Malheureusement, même si mon souhait le plus cher était de pouvoir m'enfermer dans cette mine de savoir sans être dérangée, il m'était impossible d'esquiver les autres membres de la famille royale de laquelle je faisais bien malgré moi partie.

Alors qu'une bougie éclairait encore mon vieux livre décharné avec son faible éclat orangé, des pas lourds venant d'une des rangées sombres de livres m'arrachèrent à ma lecture sur la communication intraflore. Je choisissais toujours la même table. Un petit bout de bois au croisement de quatre rangées de livre dans le secteur des vielles légendes urbaines. Un endroit complètement laissé à l'abandon par la vielle bibliothécaire qui refusait de monter jusqu'au septième étage à cause de ses problèmes de hanches. Les seules personnes qui venaient dans ses étages, c'était les vielles croûtes à la recherchent de calme, moi, et l'assistante de la bonne femme. Cara fit son apparition éclairée par la lumière de son téléphone, un sachet en papier dans la main. Cette jeune femme était rapidement devenue mon amie, car nous partagions toutes les deux l'amour des livres et de la solitude. Elle ne venait jamais me déranger plus de dix minutes et servait d'intermédiaire entre moi et le monde extérieur.
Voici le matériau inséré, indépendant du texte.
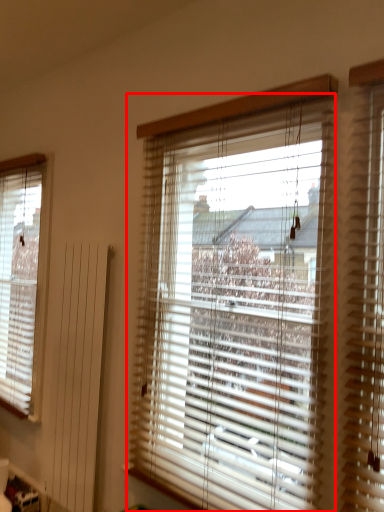 Question: Considering the relative positions of window blind (annotated by the red box) and window blind in the image provided, where is window blind (annotated by the red box) located with respect to the staircase?

Choices:
 (A) left
 (B) right

Answer: (B)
D'un geste lâche, elle déposa son sachet de papier sur la vielle table et une exquise odeur de fruit m'assaillit les narines. Elle s'assit à cheval sur la chaise en bois, un énorme soupir sortit de ses poumons et balaya la flamme chancelante de ma bougie. Je la rallumai avec une allumette avant de lever les yeux vers son expression déprimée.
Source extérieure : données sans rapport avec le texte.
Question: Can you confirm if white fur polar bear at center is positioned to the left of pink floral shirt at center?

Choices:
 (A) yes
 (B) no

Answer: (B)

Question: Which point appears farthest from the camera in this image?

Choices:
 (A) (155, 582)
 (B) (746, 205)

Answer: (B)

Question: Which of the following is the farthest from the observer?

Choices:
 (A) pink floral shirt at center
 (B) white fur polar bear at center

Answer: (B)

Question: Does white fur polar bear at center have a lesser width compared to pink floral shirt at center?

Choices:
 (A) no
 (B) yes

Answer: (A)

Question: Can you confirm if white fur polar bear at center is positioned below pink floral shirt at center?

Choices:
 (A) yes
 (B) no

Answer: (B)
-Toi, tu as besoin de parler, remarquai-je en refermant mon gros livre dans un nuage de poussière.

Cara attrapa un raisin dans le sac en hochant la tête avec une culpabilité discrètement dévoilée.

-Je l'ai dit à ma mère, confessa-t-elle comme si elle lâchait une bombe.

-Par les quatre déesses !

Pour une bombe, s'en était une. J'ai caché ma surprise en enfournant deux mures dans ma bouche. Cara s'est passé la main dans les cheveux, geste qu'elle faisait souvent quand elle était au summum de l'angoisse. Ma main s'est déposée sur la manche de son avant-bras avec douceur alors qu'elle peinait à recroiser mon regard. Je l'ai encouragé à poursuivre en la secouant légèrement.
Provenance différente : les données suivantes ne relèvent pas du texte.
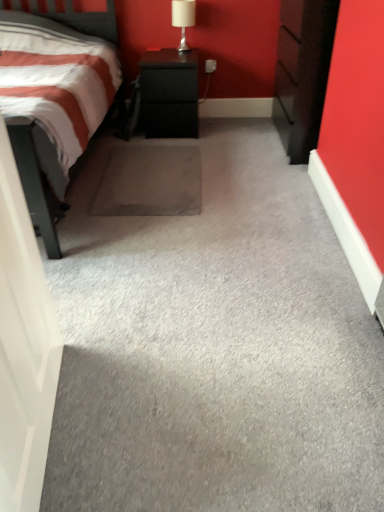 Where is `spots to the right of white glossy door at left`? spots to the right of white glossy door at left is located at coordinates (162, 415). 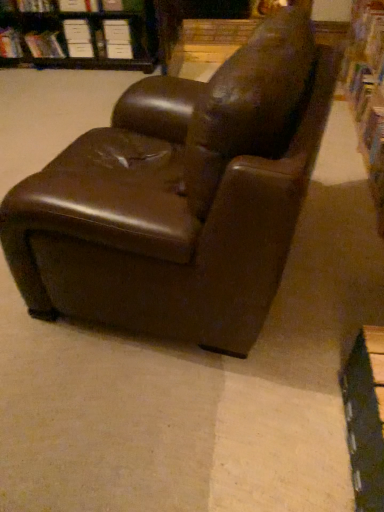 You are a GUI agent. You are given a task and a screenshot of the screen. Output one action in this format:
    pyautogui.click(x=<x>, y=<y>)
    Task: Click on the vacant space in front of brown leather chair at center
    This screenshot has width=384, height=512.
    Given the screenshot: What is the action you would take?
    pyautogui.click(x=167, y=413)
-Tu avais raison, elle a mal réagi, continua-t-elle. Elle m'a dit que ce n'était pas normale et qu'elle allait en parler au Doyen.

Ma colère dû se voir dans mes pupilles car elle se mit à pleurer en enfouissant sa figure dans ses mains. Je me suis levée, ai attrapé mes gants pour venir m'accroupir en face d'elle. Elle n'avait pas besoin de mon ressentiment, juste d'être encouragée et consolée.

-Tu sais que rien n'est ta faute, assurai-je. Pour certaines personnes, développer ce genre de talent est un don, pour d'autre c'est une malédiction. Ta mère fait partie de cette catégorie de personnes mais je suis sûre que si tu en parles à la Cour, ils ne te traiteront pas comme une pariat.

-Ta sollicitude me touche, Noah, mais tu sais comme moi que lorsque le Doyen sera au courant je serais catégorisée à vie comme un monstre.

Ce Doyen me tapait sur le système depuis quelques mois déjà. Il était arrivé en ville avec des idées et des théories farfelues sur les citoyens de notre peuple qui développaient ce que nous appelions une Seconde Origine. Armée de son groupe de fidèle, il avait rallié une grande partie de notre peuple et s'acharnait à stigmatiser les SO sans vergogne. Ceux qui se faisaient prendre pour cible vivaient un enfer et maintenant ma seule véritable amie allait être dans le collimateur de cet odieu personnage.